Scientific classification
- Kingdom: Plantae
- Clade: Embryophytes
- Clade: Tracheophytes
- Clade: Spermatophytes
- Clade: Angiosperms
- Clade: Eudicots
- Clade: Asterids
- Order: Lamiales
- Family: Plantaginaceae
- Genus: Veronica
- Species: V. copelandii
- Binomial name: Veronica copelandii Eastw.

= Veronica copelandii =

- Genus: Veronica
- Species: copelandii
- Authority: Eastw.
- Conservation status: G3

Species of flowering plant

Veronica copelandii is a rare species of flowering plant in the plantain family known by the common name Copeland's speedwell.
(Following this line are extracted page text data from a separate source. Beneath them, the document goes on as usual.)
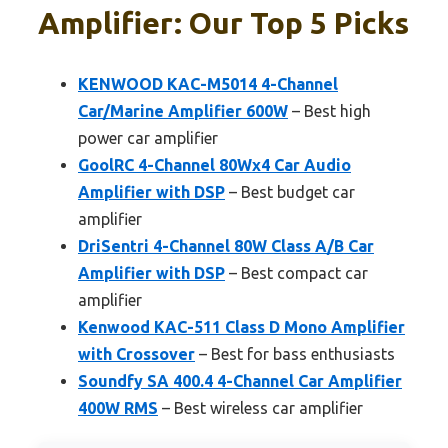
Amplifier: Our Top 5 Picks
KENWOOD KAC-M5014 4-Channel
Car/Marine Amplifier 600W
– Best high
power car amplifier
GoolRC 4-Channel 80Wx4 Car Audio
Amplifier with DSP
– Best budget car
amplifier
DriSentri 4-Channel 80W Class A/B Car
Amplifier with DSP
– Best compact car
amplifier
Kenwood KAC-511 Class D Mono Amplifier
with Crossover
– Best for bass enthusiasts
Soundfy SA 400.4 4-Channel Car Amplifier
400W RMS
– Best wireless car amplifier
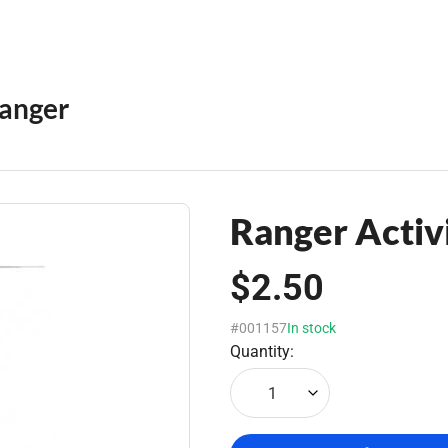
anger
Ranger Activi
$2.50
#001157
In stock
Quantity:
1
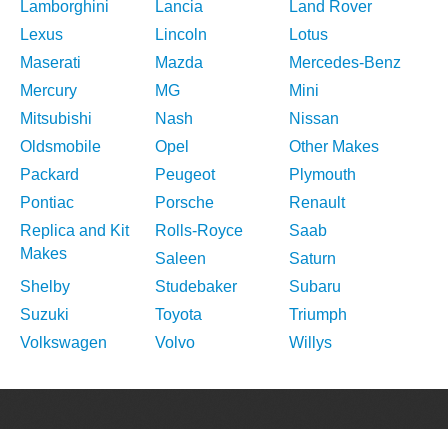
Lamborghini
Lancia
Land Rover
Lexus
Lincoln
Lotus
Maserati
Mazda
Mercedes-Benz
Mercury
MG
Mini
Mitsubishi
Nash
Nissan
Oldsmobile
Opel
Other Makes
Packard
Peugeot
Plymouth
Pontiac
Porsche
Renault
Replica and Kit
Rolls-Royce
Saab
Makes
Saleen
Saturn
Shelby
Studebaker
Subaru
Suzuki
Toyota
Triumph
Volkswagen
Volvo
Willys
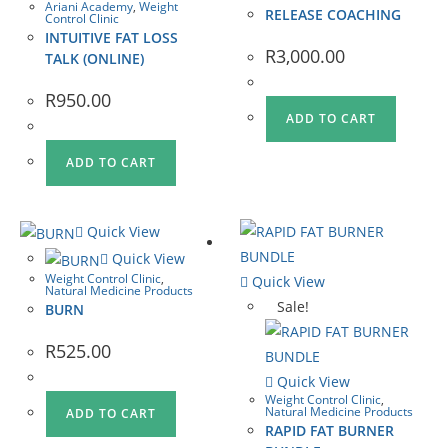
Ariani Academy
,
Weight
RELEASE COACHING
Control Clinic
INTUITIVE FAT LOSS
R
3,000.00
TALK (ONLINE)
R
950.00
ADD TO CART
ADD TO CART
Quick View
Quick View
Weight Control Clinic
,
Quick View
Natural Medicine Products
Sale!
BURN
R
525.00
Quick View
Weight Control Clinic
,
Natural Medicine Products
ADD TO CART
RAPID FAT BURNER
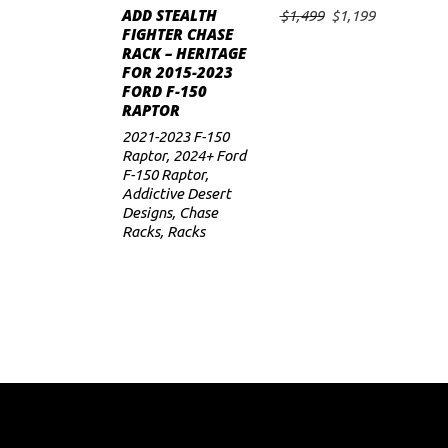
ADD STEALTH
Original
Current
$
1,499
$
1,199
ADD TO CART
FIGHTER CHASE
price
price
RACK – HERITAGE
was:
is:
FOR 2015-2023
$1,499.
$1,199.
FORD F-150
RAPTOR
2021-2023 F-150
Raptor
,
2024+ Ford
F-150 Raptor
,
Addictive Desert
Designs
,
Chase
Racks
,
Racks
It is endemic to California, where it is known only from the southeastern Klamath Mountains in Shasta and Trinity Counties. It occurs in mountain meadows and forest habitat in subalpine zones, usually on serpentine soils.

==Description==
Veronica copelandii is a rhizomatous perennial herb with hairy, glandular stems growing up to about 12 cm tall. The hairy oval leaves are up to 3.5 centimeters long and have smooth edges.

The inflorescence is a raceme of flowers each about a centimeter across with four deep blue or purple petals with white bases.